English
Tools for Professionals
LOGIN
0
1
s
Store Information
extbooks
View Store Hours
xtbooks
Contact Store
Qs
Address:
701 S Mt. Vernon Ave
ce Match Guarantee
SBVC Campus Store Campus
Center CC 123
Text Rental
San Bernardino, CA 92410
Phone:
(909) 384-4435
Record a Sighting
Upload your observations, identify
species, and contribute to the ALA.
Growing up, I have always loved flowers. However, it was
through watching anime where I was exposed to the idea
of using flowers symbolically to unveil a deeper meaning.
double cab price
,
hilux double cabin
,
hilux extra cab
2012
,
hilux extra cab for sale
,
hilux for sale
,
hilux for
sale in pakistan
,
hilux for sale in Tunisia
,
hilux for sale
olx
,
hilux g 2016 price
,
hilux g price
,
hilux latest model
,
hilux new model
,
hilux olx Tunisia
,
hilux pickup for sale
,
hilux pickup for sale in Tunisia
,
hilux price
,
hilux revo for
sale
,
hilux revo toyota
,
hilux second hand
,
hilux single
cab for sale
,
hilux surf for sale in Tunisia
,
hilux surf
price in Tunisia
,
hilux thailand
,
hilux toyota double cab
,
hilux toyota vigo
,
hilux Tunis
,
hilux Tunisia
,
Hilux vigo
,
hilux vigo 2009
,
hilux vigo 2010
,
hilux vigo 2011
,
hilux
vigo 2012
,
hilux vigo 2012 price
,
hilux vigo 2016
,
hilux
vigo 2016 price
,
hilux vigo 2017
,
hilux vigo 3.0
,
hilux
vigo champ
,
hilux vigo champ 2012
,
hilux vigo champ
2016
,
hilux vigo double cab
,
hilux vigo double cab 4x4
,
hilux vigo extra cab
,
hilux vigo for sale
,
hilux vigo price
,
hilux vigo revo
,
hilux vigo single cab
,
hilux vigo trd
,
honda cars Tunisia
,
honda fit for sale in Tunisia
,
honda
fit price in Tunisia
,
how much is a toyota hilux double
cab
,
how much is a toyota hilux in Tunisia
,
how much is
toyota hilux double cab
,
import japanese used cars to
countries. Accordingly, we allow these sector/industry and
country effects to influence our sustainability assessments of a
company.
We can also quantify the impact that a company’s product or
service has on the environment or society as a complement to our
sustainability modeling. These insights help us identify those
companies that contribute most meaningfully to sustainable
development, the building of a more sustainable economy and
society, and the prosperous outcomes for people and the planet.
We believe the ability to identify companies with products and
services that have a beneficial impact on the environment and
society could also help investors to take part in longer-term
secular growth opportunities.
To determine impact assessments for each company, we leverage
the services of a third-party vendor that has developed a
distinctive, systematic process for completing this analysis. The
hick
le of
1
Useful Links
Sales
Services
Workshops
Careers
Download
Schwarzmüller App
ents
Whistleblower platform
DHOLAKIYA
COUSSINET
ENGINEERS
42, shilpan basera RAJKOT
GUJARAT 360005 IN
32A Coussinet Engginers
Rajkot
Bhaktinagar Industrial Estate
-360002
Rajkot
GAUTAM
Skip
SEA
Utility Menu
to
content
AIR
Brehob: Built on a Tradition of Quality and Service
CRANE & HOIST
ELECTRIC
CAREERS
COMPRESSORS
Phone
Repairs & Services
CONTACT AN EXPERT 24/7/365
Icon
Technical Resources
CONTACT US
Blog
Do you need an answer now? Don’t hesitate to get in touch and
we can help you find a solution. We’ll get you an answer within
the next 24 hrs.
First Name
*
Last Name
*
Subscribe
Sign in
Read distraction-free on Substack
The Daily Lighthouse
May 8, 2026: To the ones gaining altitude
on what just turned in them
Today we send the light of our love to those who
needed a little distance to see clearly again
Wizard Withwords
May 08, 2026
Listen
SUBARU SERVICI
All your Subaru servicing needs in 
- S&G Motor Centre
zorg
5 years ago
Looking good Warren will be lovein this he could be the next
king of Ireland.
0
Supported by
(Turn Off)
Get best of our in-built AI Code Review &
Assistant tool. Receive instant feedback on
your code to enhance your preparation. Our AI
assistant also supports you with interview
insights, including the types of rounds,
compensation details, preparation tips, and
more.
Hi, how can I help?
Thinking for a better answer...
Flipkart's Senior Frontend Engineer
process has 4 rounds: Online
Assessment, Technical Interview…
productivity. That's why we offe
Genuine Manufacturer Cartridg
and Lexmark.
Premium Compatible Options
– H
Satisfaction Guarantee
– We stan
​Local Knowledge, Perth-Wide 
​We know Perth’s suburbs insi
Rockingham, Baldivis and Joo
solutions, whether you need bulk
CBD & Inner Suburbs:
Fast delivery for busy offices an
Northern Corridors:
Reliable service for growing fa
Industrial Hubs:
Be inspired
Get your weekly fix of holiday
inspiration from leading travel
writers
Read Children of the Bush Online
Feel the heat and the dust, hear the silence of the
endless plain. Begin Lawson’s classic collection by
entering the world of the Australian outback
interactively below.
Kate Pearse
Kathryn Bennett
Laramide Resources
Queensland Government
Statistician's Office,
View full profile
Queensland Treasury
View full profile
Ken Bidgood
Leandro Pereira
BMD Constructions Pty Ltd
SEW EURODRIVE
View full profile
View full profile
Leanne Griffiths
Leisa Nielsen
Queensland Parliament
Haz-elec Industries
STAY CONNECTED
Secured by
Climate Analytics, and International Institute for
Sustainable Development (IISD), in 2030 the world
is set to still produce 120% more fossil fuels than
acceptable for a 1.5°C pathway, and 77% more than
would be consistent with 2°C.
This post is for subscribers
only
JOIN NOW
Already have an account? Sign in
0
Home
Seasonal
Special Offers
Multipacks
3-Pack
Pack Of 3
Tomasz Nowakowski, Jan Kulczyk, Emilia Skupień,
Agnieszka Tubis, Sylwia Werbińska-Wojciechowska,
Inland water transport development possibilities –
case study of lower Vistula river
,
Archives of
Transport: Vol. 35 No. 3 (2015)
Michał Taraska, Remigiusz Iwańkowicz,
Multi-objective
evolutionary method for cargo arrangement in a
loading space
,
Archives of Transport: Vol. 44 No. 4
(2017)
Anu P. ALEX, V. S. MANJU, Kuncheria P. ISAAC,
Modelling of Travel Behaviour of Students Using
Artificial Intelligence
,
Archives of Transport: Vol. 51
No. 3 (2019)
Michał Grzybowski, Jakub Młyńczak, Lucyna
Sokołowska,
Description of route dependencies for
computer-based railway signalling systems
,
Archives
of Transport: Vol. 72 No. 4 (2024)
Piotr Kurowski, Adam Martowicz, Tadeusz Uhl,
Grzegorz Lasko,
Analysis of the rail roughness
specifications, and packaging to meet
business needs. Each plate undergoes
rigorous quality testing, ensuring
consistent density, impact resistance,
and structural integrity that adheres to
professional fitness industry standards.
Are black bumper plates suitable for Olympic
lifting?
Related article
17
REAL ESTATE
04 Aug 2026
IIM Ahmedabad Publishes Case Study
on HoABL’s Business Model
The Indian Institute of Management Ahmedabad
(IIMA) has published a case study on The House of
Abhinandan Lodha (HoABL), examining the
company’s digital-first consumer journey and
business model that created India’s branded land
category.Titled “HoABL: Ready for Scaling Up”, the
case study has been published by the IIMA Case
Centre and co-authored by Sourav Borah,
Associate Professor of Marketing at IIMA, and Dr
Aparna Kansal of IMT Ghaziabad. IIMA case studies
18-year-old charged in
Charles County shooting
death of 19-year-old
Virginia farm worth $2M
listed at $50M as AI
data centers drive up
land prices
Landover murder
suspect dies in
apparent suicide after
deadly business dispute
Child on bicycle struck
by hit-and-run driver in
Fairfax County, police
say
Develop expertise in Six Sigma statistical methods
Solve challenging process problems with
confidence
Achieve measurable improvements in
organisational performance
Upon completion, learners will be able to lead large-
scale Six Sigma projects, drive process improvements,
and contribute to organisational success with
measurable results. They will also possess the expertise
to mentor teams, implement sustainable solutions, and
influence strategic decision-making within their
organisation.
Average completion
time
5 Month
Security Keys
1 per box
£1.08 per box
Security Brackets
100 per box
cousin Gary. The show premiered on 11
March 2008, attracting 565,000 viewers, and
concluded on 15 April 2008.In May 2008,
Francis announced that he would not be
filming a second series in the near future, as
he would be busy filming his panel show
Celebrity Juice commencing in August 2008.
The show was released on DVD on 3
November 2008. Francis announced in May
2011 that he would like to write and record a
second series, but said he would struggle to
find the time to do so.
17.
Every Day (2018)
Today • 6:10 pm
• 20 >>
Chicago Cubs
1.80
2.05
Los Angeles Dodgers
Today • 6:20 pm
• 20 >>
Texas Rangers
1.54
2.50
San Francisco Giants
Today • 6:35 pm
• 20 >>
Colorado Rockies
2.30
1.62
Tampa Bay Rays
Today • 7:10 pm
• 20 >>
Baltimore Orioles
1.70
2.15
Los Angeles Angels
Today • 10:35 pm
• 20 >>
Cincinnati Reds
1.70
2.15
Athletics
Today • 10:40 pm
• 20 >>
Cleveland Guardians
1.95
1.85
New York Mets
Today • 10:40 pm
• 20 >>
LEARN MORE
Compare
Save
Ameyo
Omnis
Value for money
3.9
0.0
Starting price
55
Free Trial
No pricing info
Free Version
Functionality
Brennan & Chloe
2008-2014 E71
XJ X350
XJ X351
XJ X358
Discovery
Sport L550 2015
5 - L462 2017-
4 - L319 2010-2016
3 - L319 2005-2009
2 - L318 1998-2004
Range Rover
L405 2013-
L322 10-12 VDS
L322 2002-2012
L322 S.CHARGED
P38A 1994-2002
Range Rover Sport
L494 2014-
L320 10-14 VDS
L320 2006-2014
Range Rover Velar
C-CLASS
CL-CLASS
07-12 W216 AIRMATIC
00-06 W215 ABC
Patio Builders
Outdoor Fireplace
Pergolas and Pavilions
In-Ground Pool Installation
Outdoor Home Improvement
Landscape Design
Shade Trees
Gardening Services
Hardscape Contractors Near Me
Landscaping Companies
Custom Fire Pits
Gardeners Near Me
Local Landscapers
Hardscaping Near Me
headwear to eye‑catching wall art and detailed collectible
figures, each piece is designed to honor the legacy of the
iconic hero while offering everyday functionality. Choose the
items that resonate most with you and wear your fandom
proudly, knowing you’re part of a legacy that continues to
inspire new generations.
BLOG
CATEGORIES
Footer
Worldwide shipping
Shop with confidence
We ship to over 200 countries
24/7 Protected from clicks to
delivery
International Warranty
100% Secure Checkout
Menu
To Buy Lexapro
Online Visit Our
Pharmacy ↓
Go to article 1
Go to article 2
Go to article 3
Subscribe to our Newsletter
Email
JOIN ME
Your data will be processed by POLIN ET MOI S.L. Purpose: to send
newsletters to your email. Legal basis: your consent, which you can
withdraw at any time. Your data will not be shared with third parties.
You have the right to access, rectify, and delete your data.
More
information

What you need to do » Using the data above, repeat exactly the lines that begin at the line with "Laramide Resources" and end at the line with "Haz-elec Industries", both ends included.

Task solution »
Laramide Resources
Queensland Government
Statistician's Office,
View full profile
Queensland Treasury
View full profile
Ken Bidgood
Leandro Pereira
BMD Constructions Pty Ltd
SEW EURODRIVE
View full profile
View full profile
Leanne Griffiths
Leisa Nielsen
Queensland Parliament
Haz-elec Industries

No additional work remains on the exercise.